Ketika ditanya mengapa Sri Lanka bersikeras untuk kremasi, padahal pedoman WHO tidak mengatakan demikian, dia mengatakan itu adalah "argumen yang sangat kuat tetapi harus diajukan kepada komite ahli".

Muslim Sri Lanka juga marah atas tetangganya Maladewa yang mengatakan sedang mempertimbangkan permintaan dari Sri Lanka untuk mengizinkan pemakaman Muslim yang meninggal karena COVID-19. Pejabat Maladewa awal pekan ini mengatakan Presiden Ibrahim Mohamed Solih menerima permintaan dari Sri Lanka untuk melihat kemungkinan mengizinkan penguburan semacam itu.

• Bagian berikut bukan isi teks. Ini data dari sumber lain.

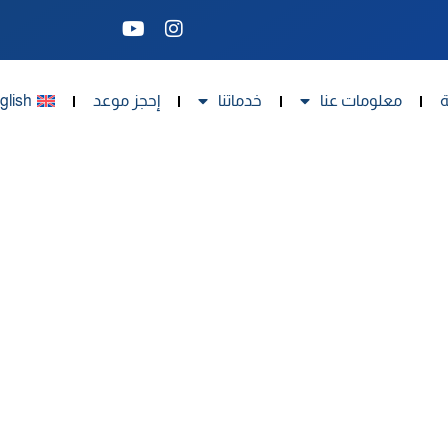
ة
معلومات عنا
خدماتنا
إحجز موعد
glish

“Atas permintaan khusus dari Presiden Sri Lanka @GotabayaR, Presiden @ibusolih sedang berkonsultasi dengan otoritas pemangku kepentingan Pemerintah Maladewa untuk membantu Sri Lanka dalam memfasilitasi upacara pemakaman Islam di Maladewa bagi Muslim Sri Lanka yang menyerah pada pandemi COVID-19,” Menteri Luar Negeri Maladewa Abdulla Shahid tweeted.

Tapi Muslim Sri Lanka prihatin atas rencana pemerintah untuk menguburkan orang yang mereka cintai di Maladewa.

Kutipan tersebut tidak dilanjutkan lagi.